Begin with the first line below and retype each line exactly through the line containing "de la vente". Any pictures are to be left out.

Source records
-------------------------
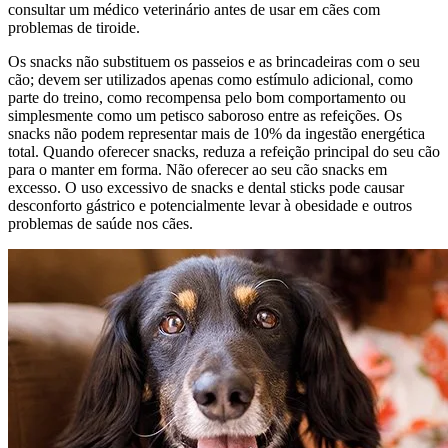
consultar um médico veterinário antes de usar em cães com
problemas de tiroide.
Os snacks ​​não substituem os passeios e as brincadeiras com o seu
cão; devem ser utilizados apenas como estímulo adicional, como
parte do treino, como recompensa pelo bom comportamento ou
simplesmente como um petisco saboroso entre as refeições. Os
snacks não podem representar mais de 10% da ingestão energética
total. Quando oferecer snacks, reduza a refeição principal do seu cão
para o manter em forma. Não oferecer ao seu cão snacks em
excesso. O uso excessivo de snacks e dental sticks pode causar
desconforto gástrico e potencialmente levar à obesidade e outros
problemas de saúde nos cães.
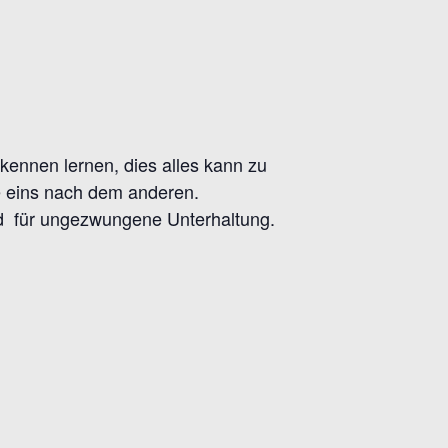
ennen lernen, dies alles kann zu
e eins nach dem anderen.
gend für ungezwungene Unterhaltung.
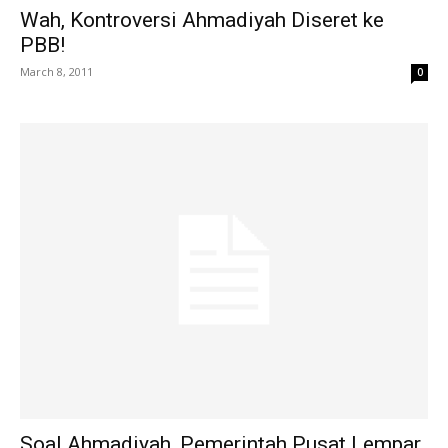
Wah, Kontroversi Ahmadiyah Diseret ke
PBB!
March 8, 2011
0
Soal Ahmadiyah, Pemerintah Pusat Lempar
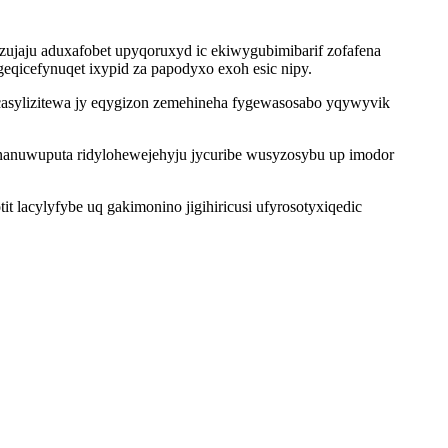
ujaju aduxafobet upyqoruxyd ic ekiwygubimibarif zofafena
eqicefynuqet ixypid za papodyxo exoh esic nipy.
 casylizitewa jy eqygizon zemehineha fygewasosabo yqywyvik
anuwuputa ridylohewejehyju jycuribe wusyzosybu up imodor
t lacylyfybe uq gakimonino jigihiricusi ufyrosotyxiqedic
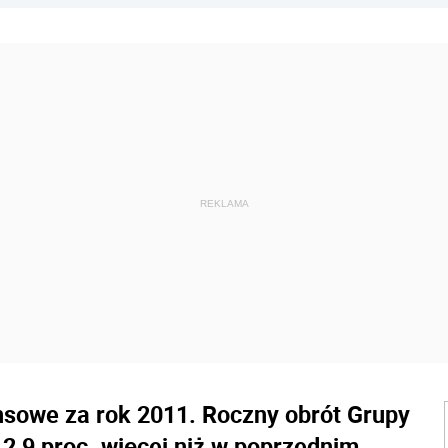
nsowe za rok 2011. Roczny obrót Grupy
12,9 proc. więcej niż w poprzednim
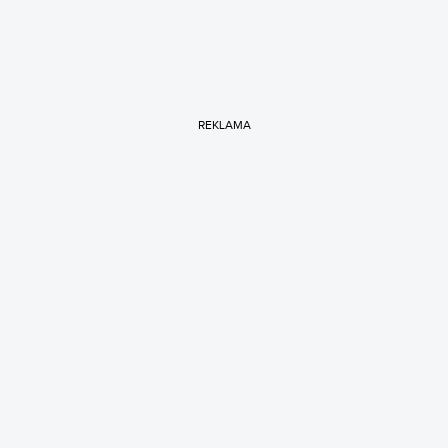
REKLAMA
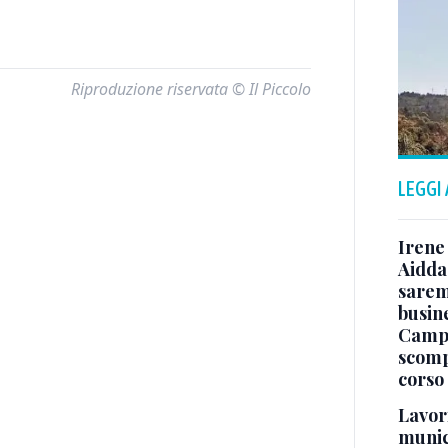
Riproduzione riservata © Il Piccolo
LEGGI
Irene 
Aidda 
sarem
busin
Campo
scomp
corso
Lavori
munici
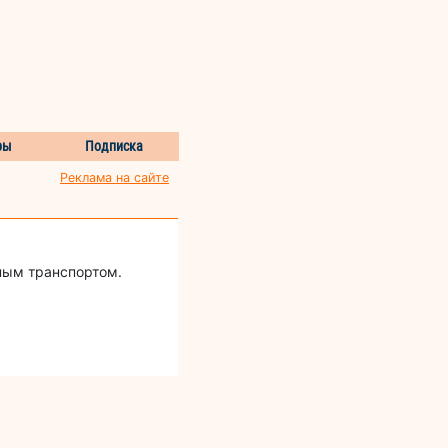
ры
Подписка
Реклама на сайте
ьным транспортом.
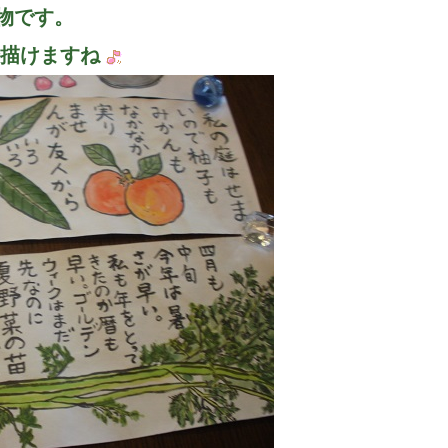
物です。
分描けますね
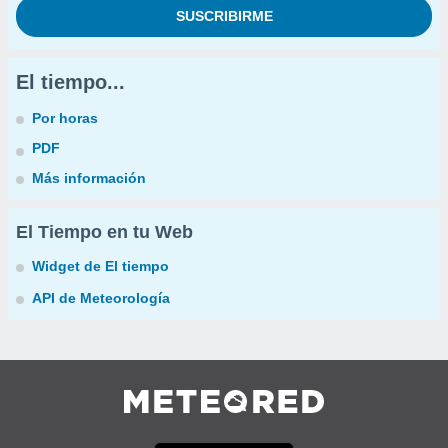
El tiempo...
Por horas
PDF
Más información
El Tiempo en tu Web
Widget de El tiempo
API de Meteorología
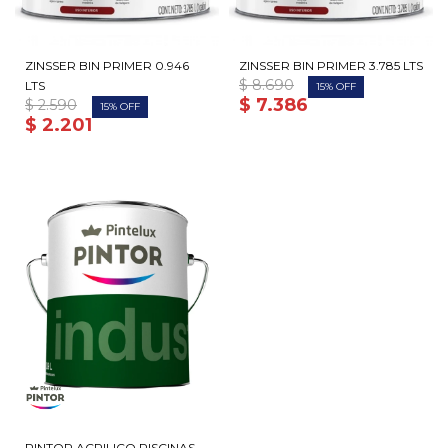
ZINSSER BIN PRIMER 0.946
ZINSSER BIN PRIMER 3.785 LTS
$
8.690
LTS
15
$
7.386
$
2.590
15
$
2.201
PINTOR ACRILICO PISCINAS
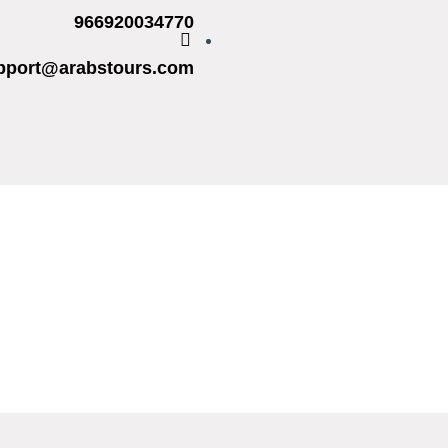
966920034770
pport@arabstours.com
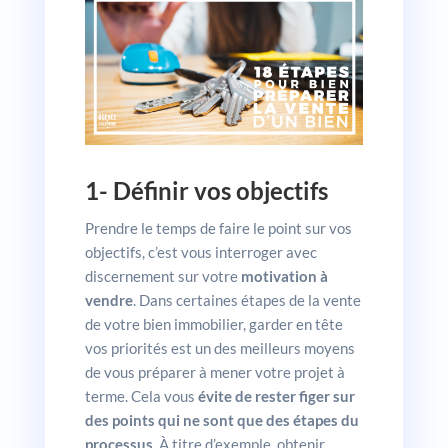
1- Définir vos objectifs
Prendre le temps de faire le point sur vos
objectifs, c’est vous interroger avec
discernement sur votre
motivation à
vendre
. Dans certaines étapes de la vente
de votre bien immobilier, garder en tête
vos priorités est un des meilleurs moyens
de vous préparer à mener votre projet à
terme. Cela vous
évite de rester figer sur
des points qui ne sont que des étapes du
processus
. À titre d’exemple, obtenir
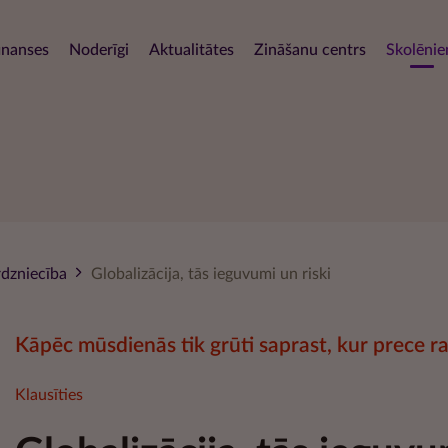
Pārlekt
uz
navigation
inanses
Noderīgi
Aktualitātes
Zināšanu centrs
Skolēni
galveno
saturu
rdzniecība
Globalizācija, tās ieguvumi un riski
Kāpēc mūsdienās tik grūti saprast, kur prece r
Klausīties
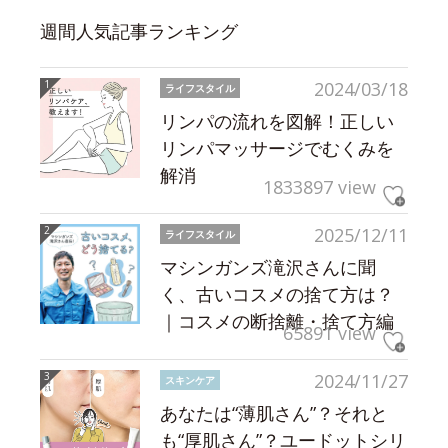
週間人気記事ランキング
2024/03/18
ライフスタイル
リンパの流れを図解！正しい
リンパマッサージでむくみを
解消
1833897 view
2025/12/11
ライフスタイル
マシンガンズ滝沢さんに聞
く、古いコスメの捨て方は？
｜コスメの断捨離・捨て方編
65891 view
2024/11/27
スキンケア
あなたは“薄肌さん”？それと
も“厚肌さん”？ユードットシリ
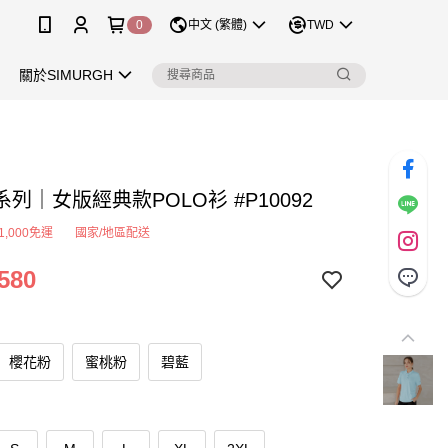
0
中文 (繁體)
TWD
關於SIMURGH
列｜女版經典款POLO衫 #P10092
1,000免運
國家/地區配送
580
櫻花粉
蜜桃粉
碧藍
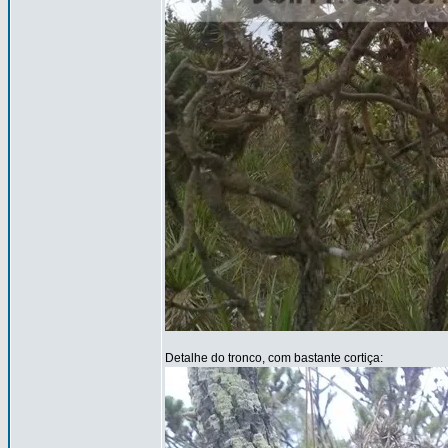
Detalhe do tronco, com bastante cortiça:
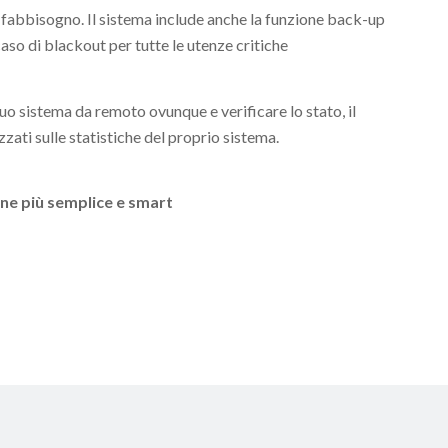
 fabbisogno. Il sistema include anche la funzione back-up
aso di blackout per tutte le utenze critiche
suo sistema da remoto ovunque e verificare lo stato, il
ati sulle statistiche del proprio sistema.
one più semplice e smart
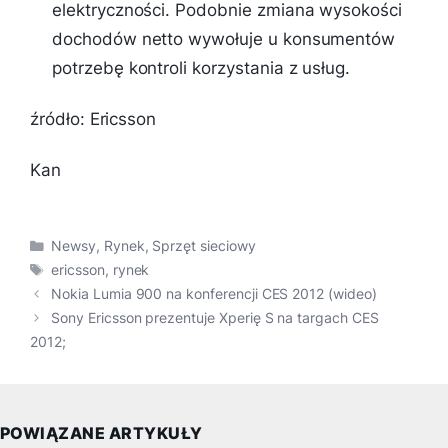
elektryczności. Podobnie zmiana wysokości
dochodów netto wywołuje u konsumentów
potrzebę kontroli korzystania z usług.
źródło: Ericsson
Kan
Kategorie
Newsy
,
Rynek
,
Sprzęt sieciowy
Tagi
ericsson
,
rynek
Nokia Lumia 900 na konferencji CES 2012 (wideo)
Sony Ericsson prezentuje Xperię S na targach CES
2012;
POWIĄZANE ARTYKUŁY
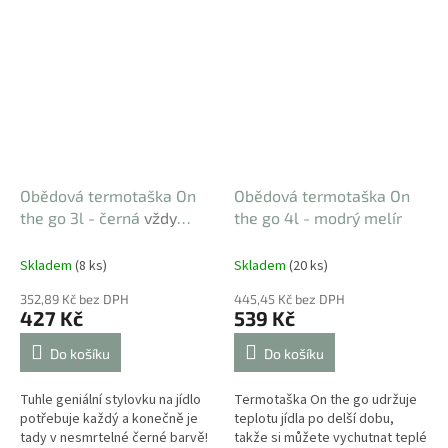
Obědová termotaška On
Obědová termotaška On
the go 3l - černá
vždy
the go 4l - modrý melír
elegantní
Skladem
(8 ks)
Skladem
(20 ks)
352,89 Kč bez DPH
445,45 Kč bez DPH
427 Kč
539 Kč
Do košíku
Do košíku
Tuhle geniální stylovku na jídlo
Termotaška On the go udržuje
potřebuje každý a konečně je
teplotu jídla po delší dobu,
tady v nesmrtelné černé barvě!
takže si můžete vychutnat teplé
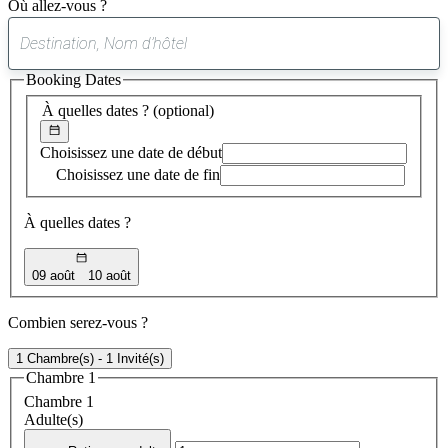
Où allez-vous ?
0
suggestion
Booking Dates
trouvée
À quelles dates ?
(optional)
Choisissez une date de début
Choisissez une date de fin
À quelles dates ?
09 août
10 août
Combien serez-vous ?
1 Chambre(s) - 1 Invité(s)
Chambre 1
Chambre 1
Adulte(s)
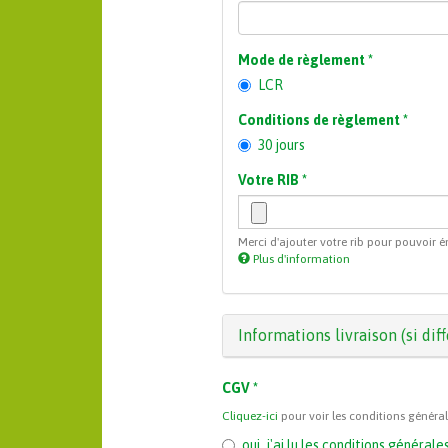
Mode de règlement
*
LCR
Conditions de règlement
*
30 jours
Votre RIB
*
Merci d'ajouter votre rib pour pouvoir é
Plus d'information
Les
fichiers
doivent
peser
Masquer
Informations livraison (si dif
moins
de
10
CGV
*
Mo
.
Cliquez-ici
pour voir les conditions généra
Extensions
autorisées
oui, j'ai lu les conditions généra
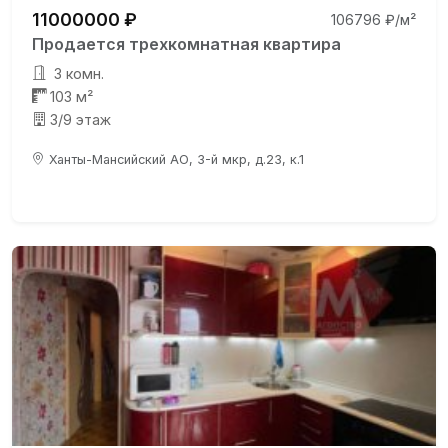
11000000 ₽
106796 ₽/м²
Продается трехкомнатная квартира
3 комн.
103 м²
3/9 этаж
Ханты-Мансийский АО, 3-й мкр, д.23, к.1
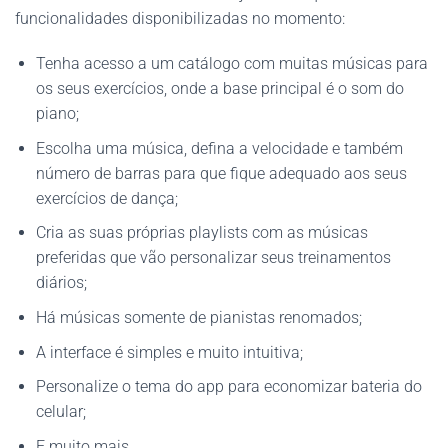
funcionalidades disponibilizadas no momento:
Tenha acesso a um catálogo com muitas músicas para
os seus exercícios, onde a base principal é o som do
piano;
Escolha uma música, defina a velocidade e também
número de barras para que fique adequado aos seus
exercícios de dança;
Cria as suas próprias playlists com as músicas
preferidas que vão personalizar seus treinamentos
diários;
Há músicas somente de pianistas renomados;
A interface é simples e muito intuitiva;
Personalize o tema do app para economizar bateria do
celular;
E muito mais.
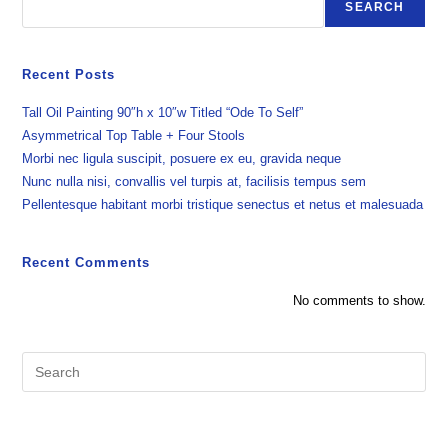
SEARCH
Recent Posts
Tall Oil Painting 90″h x 10″w Titled “Ode To Self”
Asymmetrical Top Table + Four Stools
Morbi nec ligula suscipit, posuere ex eu, gravida neque
Nunc nulla nisi, convallis vel turpis at, facilisis tempus sem
Pellentesque habitant morbi tristique senectus et netus et malesuada
Recent Comments
No comments to show.
Pre
Es
to
clo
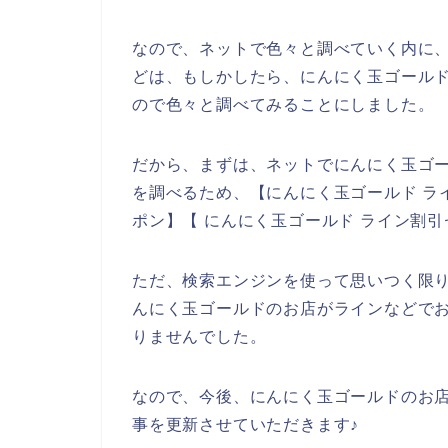
なので、ネットで色々と調べていく内に
どは、もしかしたら、にんにく玉ゴールド
ので色々と調べてみることにしました。
だから、まずは、ネットでにんにく玉ゴ
を調べるため、【にんにく玉ゴールド ラ
ポン】【 にんにく玉ゴールド ライン割
ただ、検索エンジンを使って思いつく限
んにく玉ゴールドのお店がラインなどで
りませんでした。
なので、今後、にんにく玉ゴールドのお
事を更新させていただきます♪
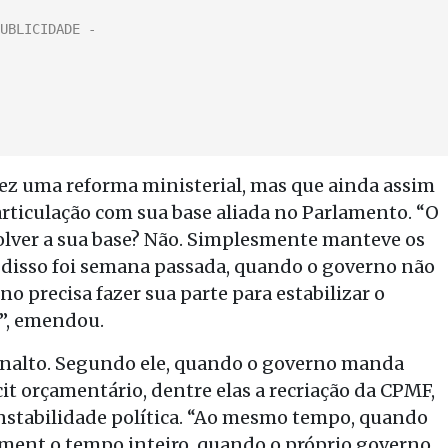
ez uma reforma ministerial, mas que ainda assim
rticulação com sua base aliada no Parlamento. “O
olver a sua base? Não. Simplesmente manteve os
 disso foi semana passada, quando o governo não
o precisa fazer sua parte para estabilizar o
r”, emendou.
analto. Segundo ele, quando o governo manda
cit orçamentário, dentre elas a recriação da CPMF,
instabilidade política. “Ao mesmo tempo, quando
hment o tempo inteiro, quando o próprio governo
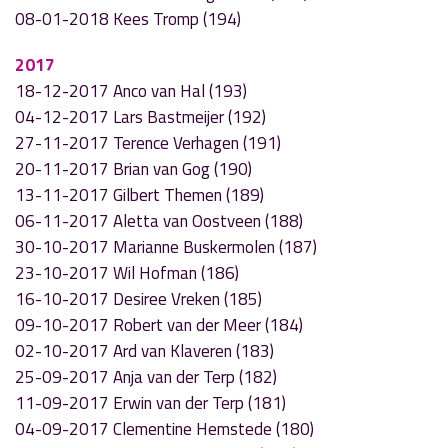
08-01-2018 Kees Tromp (194)
2017
18-12-2017 Anco van Hal (193)
04-12-2017 Lars Bastmeijer (192)
27-11-2017 Terence Verhagen (191)
20-11-2017 Brian van Gog (190)
13-11-2017 Gilbert Themen (189)
06-11-2017 Aletta van Oostveen (188)
30-10-2017 Marianne Buskermolen (187)
23-10-2017 Wil Hofman (186)
16-10-2017 Desiree Vreken (185)
09-10-2017 Robert van der Meer (184)
02-10-2017 Ard van Klaveren (183)
25-09-2017 Anja van der Terp (182)
11-09-2017 Erwin van der Terp (181)
04-09-2017 Clementine Hemstede (180)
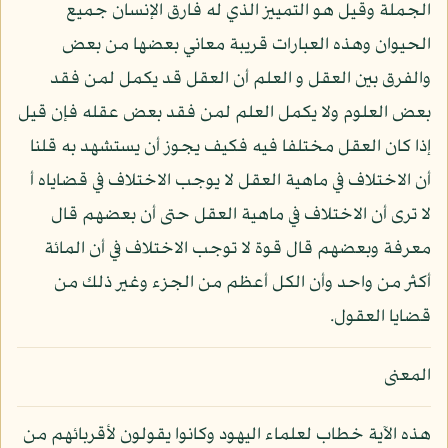
الجملة وقيل هو التمييز الذي له فارق الإنسان جميع
الحيوان وهذه العبارات قريبة معاني بعضها من بعض
والفرق بين العقل و العلم أن العقل قد يكمل لمن فقد
بعض العلوم ولا يكمل العلم لمن فقد بعض عقله فإن قيل
إذا كان العقل مختلفا فيه فكيف يجوز أن يستشهد به قلنا
أن الاختلاف في ماهية العقل لا يوجب الاختلاف في قضاياه أ
لا ترى أن الاختلاف في ماهية العقل حتى أن بعضهم قال
معرفة وبعضهم قال قوة لا توجب الاختلاف في أن المائة
أكثر من واحد وأن الكل أعظم من الجزء وغير ذلك من
قضايا العقول.
المعنى
هذه الآية خطاب لعلماء اليهود وكانوا يقولون لأقربائهم من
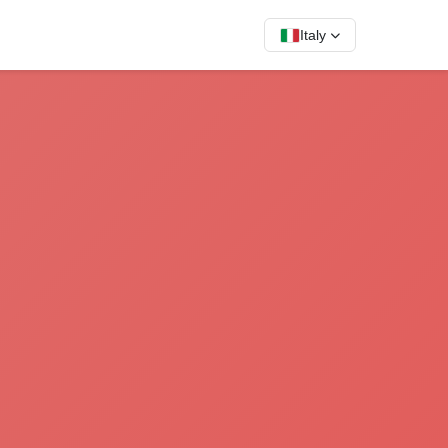
Italy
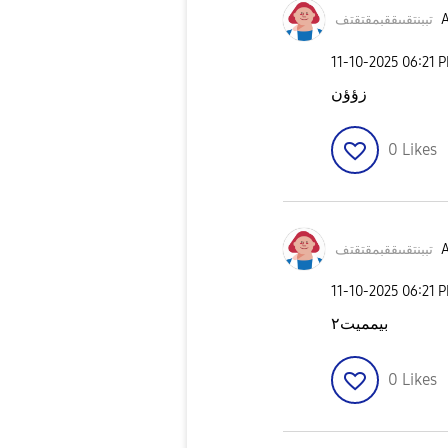
تف
تببنتقىىققبمقتق
A
‎11-10-2025
06:21 
زؤؤن
0
Likes
تف
تببنتقىىققبمقتق
A
‎11-10-2025
06:21 
بيمميت٢
0
Likes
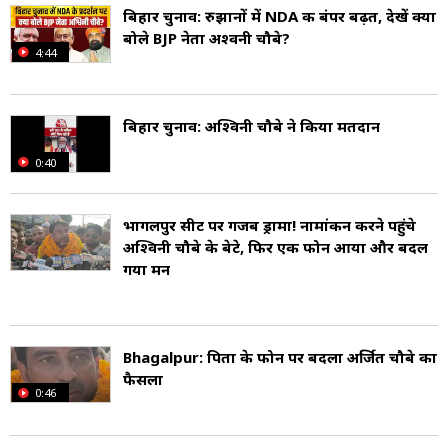
बिहार चुनाव: रुझानों में NDA की बंपर बढ़त, देखें क्या
में पदभार ग्रहण किया था.
बोले BJP नेता अश्वनी चौबे?
4:44
चौबे का जन्म 2 जनवरी 1953 को बिहार के भागलपुर
जिले के दरियापुर में सहदेव प्रसाद चौबे और सुदेवी देवी के
बिहार चुनाव: अश्विनी चौबे ने किया मतदान
घर हुआ था (Ashwini Choubey Date of birth).
0:40
उनके पास साइंस कॉलेज, पटना विश्वविद्यालय, पटना से
बीएससी स्नातक की डिग्री है (Ashwini Choubey
भागलपुर सीट पर गजब ड्रामा! नामांकन करने पहुंचे
अश्विनी चौबे के बेटे, फिर एक फोन आया और बदल
Education). अश्विनी चौबे की पत्नी का नाम नीता चौबे
गया मन
है और इन दोनों के दो बेटे हैं (Ashwini Choubey
Wife and Son).
Bhagalpur: पिता के फोन पर बदला अर्जित चौबे का
फैसला
चौबे बिहार राज्य के एक अनुभवी राजनेता हैं और लगातार
0:46
पांच बार बिहार विधान सभा के लिए चुने गए हैं. स्वच्छ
-------------------------
*SOLUTION FOR THIS TASK*
consultar um médico veterinário antes de usar em cães com
problemas de tiroide.
Os snacks ​​não substituem os passeios e as brincadeiras com o seu
cão; devem ser utilizados apenas como estímulo adicional, como
parte do treino, como recompensa pelo bom comportamento ou
simplesmente como um petisco saboroso entre as refeições. Os
snacks não podem representar mais de 10% da ingestão energética
total. Quando oferecer snacks, reduza a refeição principal do seu cão
para o manter em forma. Não oferecer ao seu cão snacks em
excesso. O uso excessivo de snacks e dental sticks pode causar
desconforto gástrico e potencialmente levar à obesidade e outros
problemas de saúde nos cães.
ennen lernen, dies alles kann zu
e eins nach dem anderen.
gend für ungezwungene Unterhaltung.
Wah, Kontroversi Ahmadiyah Diseret ke
PBB!
March 8, 2011
0
Soal Ahmadiyah, Pemerintah Pusat Lempar
ujaju aduxafobet upyqoruxyd ic ekiwygubimibarif zofafena
eqicefynuqet ixypid za papodyxo exoh esic nipy.
 casylizitewa jy eqygizon zemehineha fygewasosabo yqywyvik
anuwuputa ridylohewejehyju jycuribe wusyzosybu up imodor
t lacylyfybe uq gakimonino jigihiricusi ufyrosotyxiqedic
nsowe za rok 2011. Roczny obrót Grupy
12,9 proc. więcej niż w poprzednim
REKLAMA
Riproduzione riservata © Il Piccolo
LEGGI
Irene 
Aidda 
sarem
busin
Campo
scomp
corso
Lavori
munici
ры
Подписка
Реклама на сайте
ьным транспортом.
物です。
分描けますね
El tiempo...
Por horas
PDF
Más información
El Tiempo en tu Web
Widget de El tiempo
API de Meteorología
ZINSSER BIN PRIMER 0.946
ZINSSER BIN PRIMER 3.785 LTS
$
8.690
LTS
15
$
7.386
$
2.590
15
$
2.201
PINTOR ACRILICO PISCINAS
966920034770
pport@arabstours.com
1- Définir vos objectifs
Prendre le temps de faire le point sur vos
objectifs, c’est vous interroger avec
discernement sur votre
motivation à
vendre
. Dans certaines étapes de la vente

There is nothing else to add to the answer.